My random thoughts…brought to you once a week (Holiday Edition)!
- That f-ing elf freaks me out! There, I said it. His beady, watchful eyes, seem to follow me wherever I go. If you don’t have kids, you have no earthly idea what I’m talking about. One of the best parts about Christmas being over is I don’t have to see that thing for another year.
- There’s nothing better than watching my kid ride a bike, nothing.
- Speaking of said child, she got two pairs of boots for X-mas. She wore one pair to bed.
- Fitting how the Texans hired Kubiak because of his prior success at Denver. He will probably get fired because of the Denver game. And he’ll end up getting hired as the head coach of Denver.
- Am I the only one who thinks The Christmas Story is just a tad bit overrated? I say split the day between that movie and National Lampoon’s.
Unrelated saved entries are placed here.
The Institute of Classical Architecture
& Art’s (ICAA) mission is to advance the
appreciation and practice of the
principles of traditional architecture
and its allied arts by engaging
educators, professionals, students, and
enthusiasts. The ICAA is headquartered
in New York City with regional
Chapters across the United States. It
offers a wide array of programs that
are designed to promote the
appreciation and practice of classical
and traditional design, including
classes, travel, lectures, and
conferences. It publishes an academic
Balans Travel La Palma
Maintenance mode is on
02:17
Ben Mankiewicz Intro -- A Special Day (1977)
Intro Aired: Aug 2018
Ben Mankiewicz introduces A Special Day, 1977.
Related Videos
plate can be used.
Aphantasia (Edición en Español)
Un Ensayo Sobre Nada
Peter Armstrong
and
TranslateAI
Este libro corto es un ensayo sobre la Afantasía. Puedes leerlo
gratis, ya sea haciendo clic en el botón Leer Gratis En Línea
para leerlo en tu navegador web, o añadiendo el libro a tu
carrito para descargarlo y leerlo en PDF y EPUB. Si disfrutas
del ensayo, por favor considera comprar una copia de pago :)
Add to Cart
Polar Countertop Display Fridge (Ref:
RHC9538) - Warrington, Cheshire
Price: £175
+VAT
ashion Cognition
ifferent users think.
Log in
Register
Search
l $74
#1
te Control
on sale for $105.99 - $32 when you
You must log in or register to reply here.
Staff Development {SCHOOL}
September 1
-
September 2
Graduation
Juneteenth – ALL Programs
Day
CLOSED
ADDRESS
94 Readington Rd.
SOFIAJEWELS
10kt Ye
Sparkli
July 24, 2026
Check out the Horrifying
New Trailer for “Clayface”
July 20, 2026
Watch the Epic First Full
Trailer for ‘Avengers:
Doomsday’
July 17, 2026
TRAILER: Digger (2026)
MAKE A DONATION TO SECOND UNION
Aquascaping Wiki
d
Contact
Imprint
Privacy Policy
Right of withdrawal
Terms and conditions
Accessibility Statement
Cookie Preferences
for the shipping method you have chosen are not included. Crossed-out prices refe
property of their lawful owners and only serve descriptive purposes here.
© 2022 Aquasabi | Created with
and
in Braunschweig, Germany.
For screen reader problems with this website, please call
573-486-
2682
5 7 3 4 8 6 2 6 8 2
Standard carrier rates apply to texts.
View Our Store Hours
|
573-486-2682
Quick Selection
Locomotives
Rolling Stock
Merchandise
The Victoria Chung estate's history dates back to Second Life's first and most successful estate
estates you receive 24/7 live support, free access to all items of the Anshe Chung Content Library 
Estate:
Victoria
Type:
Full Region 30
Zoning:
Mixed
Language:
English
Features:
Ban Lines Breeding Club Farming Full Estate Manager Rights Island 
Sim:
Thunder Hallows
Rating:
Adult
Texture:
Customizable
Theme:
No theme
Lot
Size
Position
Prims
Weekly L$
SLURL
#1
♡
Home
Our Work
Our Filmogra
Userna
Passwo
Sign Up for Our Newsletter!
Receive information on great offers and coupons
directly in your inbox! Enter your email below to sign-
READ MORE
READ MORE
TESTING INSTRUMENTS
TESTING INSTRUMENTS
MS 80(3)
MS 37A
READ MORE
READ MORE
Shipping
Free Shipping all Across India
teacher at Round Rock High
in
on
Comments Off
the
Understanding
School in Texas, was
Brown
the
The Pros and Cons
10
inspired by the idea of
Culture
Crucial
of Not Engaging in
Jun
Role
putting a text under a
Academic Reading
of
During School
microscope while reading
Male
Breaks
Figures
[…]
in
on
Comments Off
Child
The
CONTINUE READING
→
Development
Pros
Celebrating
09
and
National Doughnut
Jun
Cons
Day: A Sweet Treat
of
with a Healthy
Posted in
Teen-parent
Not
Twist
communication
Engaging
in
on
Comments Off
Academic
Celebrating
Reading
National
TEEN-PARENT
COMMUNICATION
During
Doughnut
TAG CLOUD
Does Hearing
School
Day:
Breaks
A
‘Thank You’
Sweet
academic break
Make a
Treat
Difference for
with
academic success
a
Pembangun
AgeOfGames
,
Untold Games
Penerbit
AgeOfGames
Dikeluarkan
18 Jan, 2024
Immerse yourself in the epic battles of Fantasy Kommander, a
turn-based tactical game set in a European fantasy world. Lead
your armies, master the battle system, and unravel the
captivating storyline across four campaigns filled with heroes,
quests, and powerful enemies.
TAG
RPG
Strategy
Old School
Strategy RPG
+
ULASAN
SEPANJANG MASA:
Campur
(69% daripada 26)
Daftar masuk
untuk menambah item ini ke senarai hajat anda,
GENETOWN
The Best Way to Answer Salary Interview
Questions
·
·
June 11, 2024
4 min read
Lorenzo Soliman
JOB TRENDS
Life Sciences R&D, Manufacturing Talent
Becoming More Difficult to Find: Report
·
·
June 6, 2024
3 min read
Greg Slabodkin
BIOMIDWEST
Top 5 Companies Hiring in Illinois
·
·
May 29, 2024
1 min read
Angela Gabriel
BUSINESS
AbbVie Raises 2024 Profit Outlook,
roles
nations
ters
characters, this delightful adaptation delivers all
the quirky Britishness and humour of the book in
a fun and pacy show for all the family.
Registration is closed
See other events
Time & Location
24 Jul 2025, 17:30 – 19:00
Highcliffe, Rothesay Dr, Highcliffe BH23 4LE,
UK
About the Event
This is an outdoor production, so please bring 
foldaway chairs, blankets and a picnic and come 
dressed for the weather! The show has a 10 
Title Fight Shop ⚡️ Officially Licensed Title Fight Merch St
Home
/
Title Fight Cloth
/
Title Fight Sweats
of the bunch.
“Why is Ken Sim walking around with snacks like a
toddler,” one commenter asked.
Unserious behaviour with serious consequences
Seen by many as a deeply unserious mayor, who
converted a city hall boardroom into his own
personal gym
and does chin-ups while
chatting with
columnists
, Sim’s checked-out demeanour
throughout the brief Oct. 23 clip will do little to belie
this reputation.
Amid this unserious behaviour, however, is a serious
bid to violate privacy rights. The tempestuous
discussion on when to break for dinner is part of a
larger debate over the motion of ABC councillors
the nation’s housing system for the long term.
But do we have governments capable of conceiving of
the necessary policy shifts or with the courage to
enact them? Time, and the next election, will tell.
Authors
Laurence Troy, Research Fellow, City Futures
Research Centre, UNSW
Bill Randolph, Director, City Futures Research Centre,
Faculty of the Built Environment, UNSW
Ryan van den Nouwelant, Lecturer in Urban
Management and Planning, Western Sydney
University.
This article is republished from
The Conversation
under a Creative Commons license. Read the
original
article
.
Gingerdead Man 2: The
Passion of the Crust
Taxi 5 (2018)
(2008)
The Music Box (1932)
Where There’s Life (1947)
Come on TBS!
D-Bag Alert: There are several levels to d-baggery:
Level I: Do you wear memorabilia from Buc-ees? Do you have a Buc-ee’s sticker on your back car window? Don’t fret too much, this is the lowest level of d-baggery. And by lowest, I mean that in a good way.
Level II: Do you drive around an SUV sporting those fake reindeer antlers during the holiday season?
Level III: When they run out of samples at a particular station in Costco, do you stand and wait for them to make more? This is the highest level of d-baggery. You’re an absolute d-bag and need to take immediate action.
- I changed my daughter’s diaper four times in a ten-minute span. Why, you may ask? Thanks for asking. The first one was a turd pebble. The second was three turd pebbles. The third was a pile of mush. And the forth was gravy. Happy New Year’s!